### WORK ITEM
Copy out each line of the listing that has the word "como" in it.

### DATA SUPPLIED
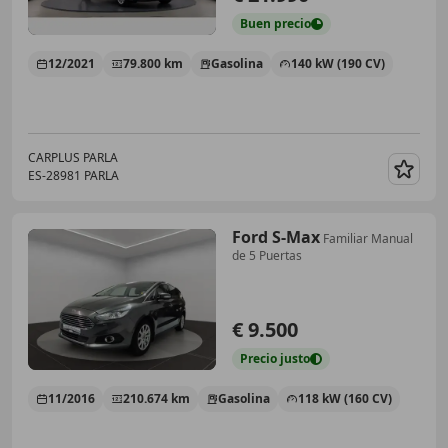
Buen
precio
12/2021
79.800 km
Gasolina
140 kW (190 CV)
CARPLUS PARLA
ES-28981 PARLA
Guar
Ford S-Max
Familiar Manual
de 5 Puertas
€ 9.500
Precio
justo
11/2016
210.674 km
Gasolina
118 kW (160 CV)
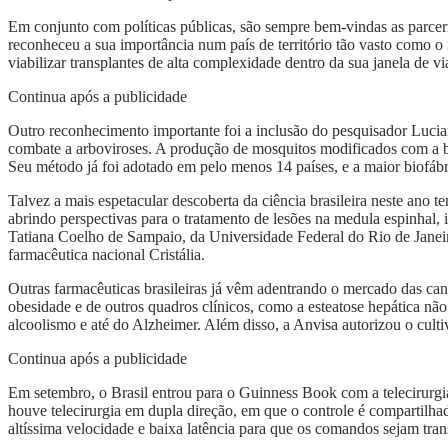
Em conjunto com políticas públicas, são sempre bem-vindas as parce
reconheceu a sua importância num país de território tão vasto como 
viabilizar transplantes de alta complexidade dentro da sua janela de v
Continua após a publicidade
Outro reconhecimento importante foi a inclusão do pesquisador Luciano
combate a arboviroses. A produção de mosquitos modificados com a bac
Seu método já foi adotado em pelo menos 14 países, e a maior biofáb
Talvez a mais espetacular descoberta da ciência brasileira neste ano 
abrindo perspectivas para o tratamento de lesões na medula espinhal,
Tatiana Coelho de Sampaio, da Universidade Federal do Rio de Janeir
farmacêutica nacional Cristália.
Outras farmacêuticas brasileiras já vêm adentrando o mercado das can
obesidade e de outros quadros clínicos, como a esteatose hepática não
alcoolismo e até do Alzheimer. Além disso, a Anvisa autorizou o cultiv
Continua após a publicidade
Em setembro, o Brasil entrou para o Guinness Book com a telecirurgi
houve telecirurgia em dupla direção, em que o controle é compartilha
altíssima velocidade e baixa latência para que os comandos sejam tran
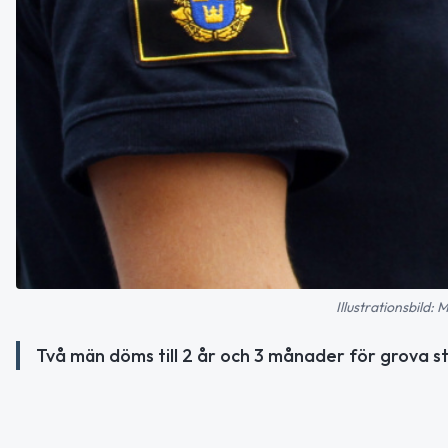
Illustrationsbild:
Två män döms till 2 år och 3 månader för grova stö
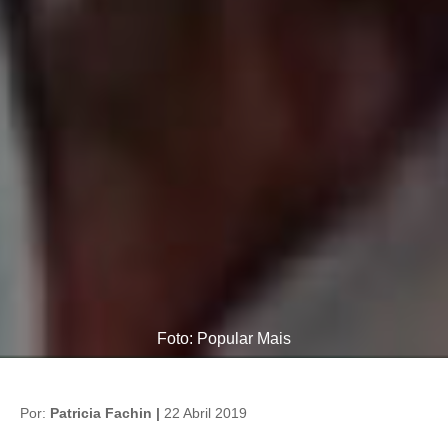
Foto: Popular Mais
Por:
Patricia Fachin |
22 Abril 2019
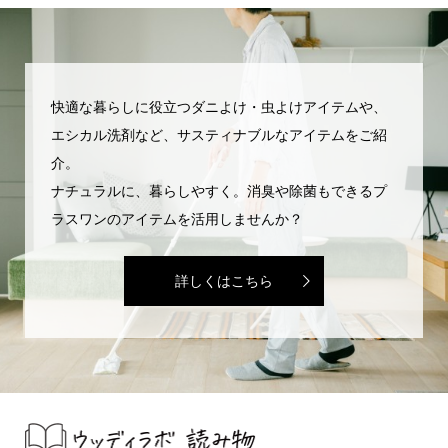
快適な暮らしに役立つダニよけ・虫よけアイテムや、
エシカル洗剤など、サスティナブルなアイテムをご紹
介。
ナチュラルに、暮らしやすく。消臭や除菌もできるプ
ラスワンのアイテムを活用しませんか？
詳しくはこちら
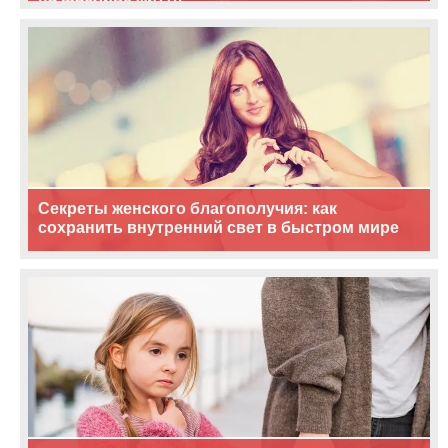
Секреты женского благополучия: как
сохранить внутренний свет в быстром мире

### WRITTEN RESPONSE
reconheceu a sua importância num país de território tão vasto como 
obesidade e de outros quadros clínicos, como a esteatose hepática não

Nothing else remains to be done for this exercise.